Pay For a Coworking Space  

Working from home is good for the environment as well as helping staff in the current climate. If employees don’t have enough space at home, they may be tempted to travel long distances to work. Instead of them coming to work, why not find a middle ground, which could be a coworking space. Many places offer coworking spaces, which may be a lot nearer to where they live and a nice place for them to work. 

Don’t forget to be social 

Working from home can be lonely and make you feel like you aren’t part of a team. This is why it is essential to stay in regular contact with zoom calls to see how their day is and just be social with them. Staff should still have a lunch break, so why not call them during this time and talk about how their life is going outside of work, just like you would on a Friday evening after work. 

Work from home perks 

Build into your companies policies work from home perks. As with working in an office, sometimes there are certain benefits. Make sure these benefits apply when working from home. Maybe you pay for some online courses to improve their knowledge or yoga classes that they can do in their living room. There are always some perks that you can offer your staff, especially them working from home, you are saving office running costs. Plus, working from home can be useful for their family, mental health, and the environment as employees won’t be traveling into work as much, and the ones that do could always cycle

Allow flexible working hours 

The benefits of working from home are that you have everything you need to work just in front of you.

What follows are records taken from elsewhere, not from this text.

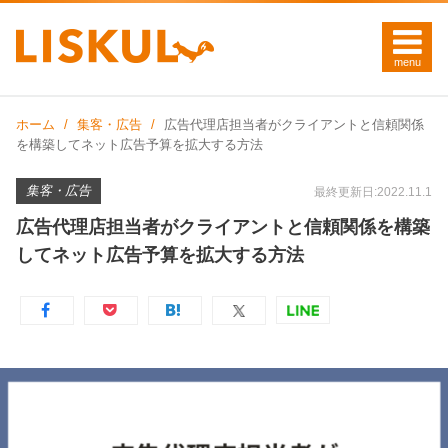
ホーム
集客・広告
広告代理店担当者がクライアントと信頼関係
を構築してネット広告予算を拡大する方法
集客・広告
最終更新日:2022.11.1
広告代理店担当者がクライアントと信頼関係を構築
してネット広告予算を拡大する方法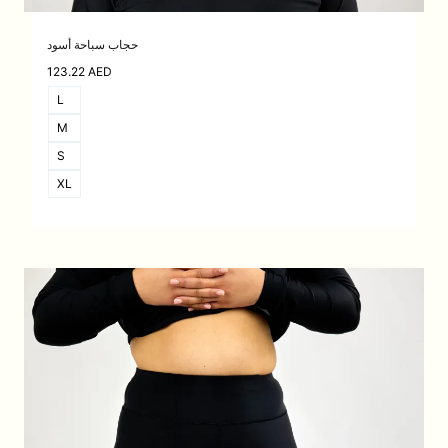
حجاب سباحة أسود
123.22
AED
L
M
S
XL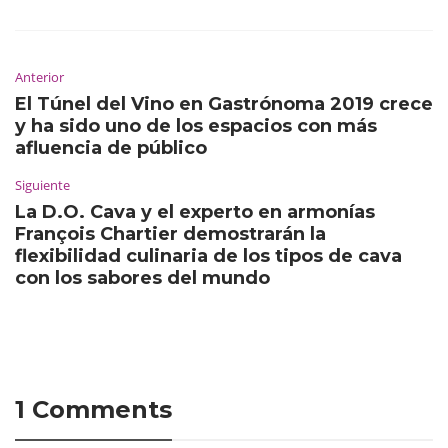
Anterior
El Túnel del Vino en Gastrónoma 2019 crece
y ha sido uno de los espacios con más
afluencia de público
Siguiente
La D.O. Cava y el experto en armonías
François Chartier demostrarán la
flexibilidad culinaria de los tipos de cava
con los sabores del mundo
1 Comments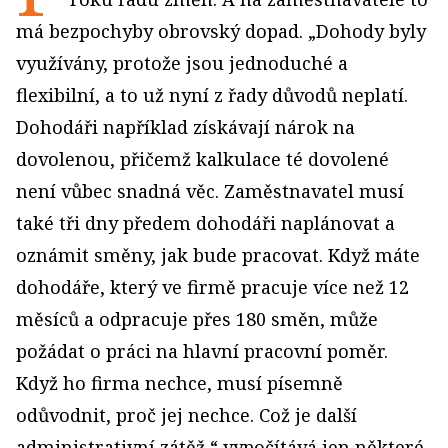
má bezpochyby obrovský dopad. „Dohody byly
využívány, protože jsou jednoduché a
flexibilní, a to už nyní z řady důvodů neplatí.
Dohodáři například získávají nárok na
dovolenou, přičemž kalkulace té dovolené
není vůbec snadná věc. Zaměstnavatel musí
také tři dny předem dohodáři naplánovat a
oznámit směny, jak bude pracovat. Když máte
dohodáře, který ve firmě pracuje více než 12
měsíců a odpracuje přes 180 směn, může
požádat o práci na hlavní pracovní poměr.
Když ho firma nechce, musí písemně
odůvodnit, proč jej nechce. Což je další
administrativní zátěž,“ vypočítává jen některé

This means that you can work at any time throughout the day, instead of working set hours. As long as the work is done, does it matter what time it’s done? If you promote flexible working hours, this is just one of the many benefits you can offer to staff working from home. 

Above are four ways to encourage staff to work from home. With a little research, you’ll be sure to find other benefits and reasons for your team to work. We love the fact working from home is great for the environment and can help improve how staff members perform. Let us know your thoughts on encouraging staff to work from home?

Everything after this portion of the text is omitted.